To become the Anglican world’s first publicly known gay bishop, Robinson needs to be certified by delegates and bishops at the church’s July 30-August 8 General Convention meeting in Minneapolis. Of the 24 objecting bishops, seven are retired and will not be among more than 100 bishops voting on Robinson’s status.
If, in addition, bishops and other delegates approve the development of blessings for same-sex couples, the two actions would be “unparalleled departures” from church teaching, said the July 15 letter from the dissenters. The letter, released by the conservative American Anglican Council, appealed for guidance from certain overseas Anglican leaders, who said in June that their communion with the bishop of Vancouver had been “impaired” after his decision to allow same-sex blessings. The 24 bishops also said: “We do hereby affirm the moral and spiritual authority of you, the ‘Concerned Primates’ of the Anglican Communion, and do join in commitment with you to address the situation under your leadership.

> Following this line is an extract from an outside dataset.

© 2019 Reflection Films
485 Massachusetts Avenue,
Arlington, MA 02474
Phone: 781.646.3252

We desire to act in concert with you, and are ready to take counsel from you.”
Presiding Bishop Frank Griswold responded in an open letter to all primates of the worldwide Anglican Communion, asserting that theological and biblical interpretations may vary without “impairing” communion among committed Christians. “Communion on this earth is always in some way impaired, both because of our limited understanding of God’s ways and our own human sinfulness,” Griswold said in his letter released July 22 in New York.

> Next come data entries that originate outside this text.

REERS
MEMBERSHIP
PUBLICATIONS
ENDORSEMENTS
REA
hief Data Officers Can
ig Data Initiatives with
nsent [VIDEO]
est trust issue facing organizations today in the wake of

Robinson’s clear-cut election in New Hampshire, “though profoundly disturbing to a number of Episcopalians, is not surprising given that increasingly in our part of the world there is an acknowledgment that some men and women find that their deepest affections” are with members of the same sex, Griswold wrote.
It was unknown what action the dissenting bishops might take. One conservative official said the bishops could affiliate with a like-minded overseas bishop and refuse to obey the American hierarchy. A less serious scenario would involve the bishops declaring themselves at odds with the rest of the church without leaving it.
Some 50 conservative leaders, including three bishops from Africa, vowed a “dramatic realignment” of the church during a preconvention gathering July 23 in Fairfax, Virginia.
The dissenting U.S. bishops are among the leaders of church conservatives, including Edward Salmon of South Carolina, James Stanton of Dallas, Jack Iker of Fort Worth, Robert Duncan of Pittsburgh, Gethin Hughes of San Diego, Keith Ackerman of Quincy, Illinois, and John-David Schofield of San Joaquin, California.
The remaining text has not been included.